It will also be seen from Fig. 3 that each pack has, on its inside, adjacent to the hinge and part of the wider frame member 10, a surface 32 carrying patient information.
The shorter sides of the pack assembly which are remote from the hinge 6 are formed with a closure clip (not shown) . To make opening easier these sides are each formed with a slant surface as at 34. When the, pack assembly is closed (Fig. 4) the respective slant surfaces are adjacent to one. another and together form a mouth, so that a user may open the pack assembly using a finger or -thumb, rather than a finger nail or thumb nail. For storage the pack assembly is configured in the folded form. When tablets are required the pack assembly is opened to the configuration shown in Figs. 1 and 3. If two tablets are required, two protuberances are pressed, to push the tablets through the foil of. the blister unit. The protuberances spring back to their rest configuration as soon as the finger or thumb is removed.
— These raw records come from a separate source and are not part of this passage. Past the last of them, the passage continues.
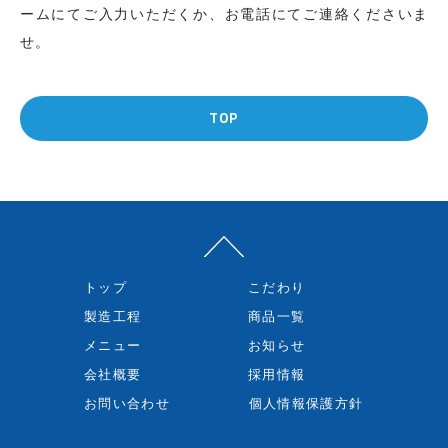
ームにてご入力いただくか、お電話にてご連絡くださいま
せ。
TOP
トップ
こだわり
製造工程
商品一覧
メニュー
お知らせ
会社概要
採用情報
お問い合わせ
個人情報保護方針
The next time the user requires tablets it will be apparent from looking at the foil which locations still have tablets, and accordingly which protuberance should be pressed.
Once all the tablets have been expelled a replacement pack assembly can be purchased, or replacement blister units may be offered, to be located in the pack assembly by the user. The spent blister unit can easily be sprung out of its location, and a new blister unit flexed, and introduced into the pack.
In the second embodiment the pack assembly again comprises two packs 42, 44 each generally rectangular in plan view, albeit of somewhat rounded form. Each pack has two generally longer sides and two generally shorter sides. The packs are connected together by an integral moulded hinge 46, formed between the respective shorter sides.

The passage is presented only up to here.